Samuel Beckett’in ölümsüz oyunu belki de yazıldığı zamandan da fazla çağrışım uyandırıyordu. İzlerken bana bunları düşündüren ülke gündemiydi elbette. Vladimir ve Estragon’un* , yanılmıyorsam sadece birer defa söylenen isimleri dahil her sözün, her eylemin, her beklentinin, her umudun boşa çıktığı bir iklimde hafızasızlaşmış, birey olamamış insancıkların zavallı diye tanımlanabilecek duruşlarını, duramayışlarını, eylemsizliklerini, çırpınışlarını sahneye taşıdı. Hep aynı günü yaşayan insanların bunu dile getirmeleri mi daha kalp kırıcı mıydı yoksa sahnede gösterilenin hatırlattığı hayatta olanlar mı? Mesela Didi ve Gogo’nun oradan ayrılamayışlarını kabullenirken takındıkları kayıtsızlıkla muhalefet etmenin ne olduğunu bilemeden savrulup duranlar arasındaki benzerlik acı acı güldürüyordu.
Anti kahramanlarımızın bu oyundaki çaresizce bekleyişleri, bu sırada karşılaştıkları Pozzo ve Lucky ile yaşadıkları beni daha önce izlediğim, okuduğum Godot’yu Beklerken yorumlarından daha çok etkiledi, içime işledi. Bunun ilk nedeni reji, oyunculuk, yorum olsa da en az onlar kadar etkili diğer neden yaşadığımız gündemdi. Renklerin kaybolduğu bir dünyaydı karşımıza çıkan. Tıpkı bugün yaşananlar gibi. Festival izleyicisinin beğenerek izlediği, ayakta alkışladığı oyundaki soyutlamaları algılayacak izleyicilerin her yerde olmasına özlemdi hüznü getiren. Oscar Wilde denince Oscar ödüllerinin dile getirilmesine yönelik bir espri mizahçının aklına gelse bu kötü şakayı hemen aklından kovalayacakken bu seviyeye maruz kalmanın getirdiği iç sıkıntısıydı. Daha da önemlisi Vladimir/Estragon ikilisinin Pozzo/Lucky’ye dönüştüğü noktada gerçek hayatla örtüşmesini izlemek, 1940’lı yılların sonunda yazılan oyuna hayranlığı artırırken içeride bir yerlerde kanayan yaranın zımparalanması gibi bir his yarattı.

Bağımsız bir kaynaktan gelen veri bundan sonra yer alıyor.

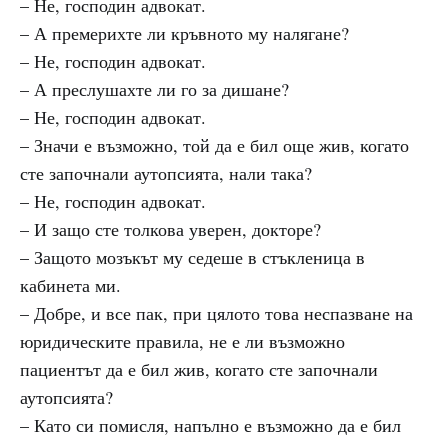
– Не, господин адвокат.
– А премерихте ли кръвното му налягане?
– Не, господин адвокат.
– А преслушахте ли го за дишане?
– Не, господин адвокат.
– Значи е възможно, той да е бил още жив, когато
сте започнали аутопсията, нали така?
– Не, господин адвокат.
– И защо сте толкова уверен, докторе?
– Защото мозъкът му седеше в стъкленица в
кабинета ми.
– Добре, и все пак, при цялото това неспазване на
юридическите правила, не е ли възможно
пациентът да е бил жив, когато сте започнали
аутопсията?
– Като си помисля, напълно е възможно да е бил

Tiyatromuzun yüz aklarından Şahika Tekand’ın oyunu nasıl yorumlayacağını eni konu merak ederek gittim oyuna. Tekand rejilerinde görmeye alışkın olduğum mekanik devinimlerin nereye taşınacağını düşünürken oldukça akışkan bir oyunculukla karşılaşmak ilk anda şaşırtsa da kısa bir sürede oyunun içine taşıdı beni. Bu noktadan sonra da metnin zenginliğini kolaylıkla izleyiciye aktarmayı öncelik edinmiş rejiye kendimi bırakarak izledim oyunu. Işığı, hareketi, sözü kırmak yerine metnin anlamı kıran yapısına hizmet eden, sözün anlam yaratabildiği her olasılığı değerlendiren bir reji anlayışı hakimdi.
Teknolojinin “nimetlerinden” yararlandığımız ama arkaplanını hiç umursamadığımız gündelik hayatlarımızı sahnede tekrar görmek oyunun iletisini, birçok yapımda olduğunun tersine, ucuzlatmak, hafifletmek bi yana güçlendirdi, katmerlendirdi. Köle-efendi/efendi-köle, izleyen-izlenen, medet umulan-umursamayan, zalim-mazlum karşıtlıklarını son derece ustalıklı bir dinamizmle sahneye taşıyan oyuncular hareketleri, sesleriyle zengin bir imge dünyası yarattılar.
Festival sonrası ne kadar oynanır bilemem ama bu akşam bir fırsatınız daha var.
*Vladimir ve Estragon’un isimleri üzerine sevgili hocam Yusuf Eradam’ın pek anlamlı katkısı olmasa yazı eksik kalırdı; Estragon yabancılaşmış anlamına gelirken Vladimir’in Rusça’da dünya fatihi anlamına gelmesi ironiye bir boyut daha kazandırdı.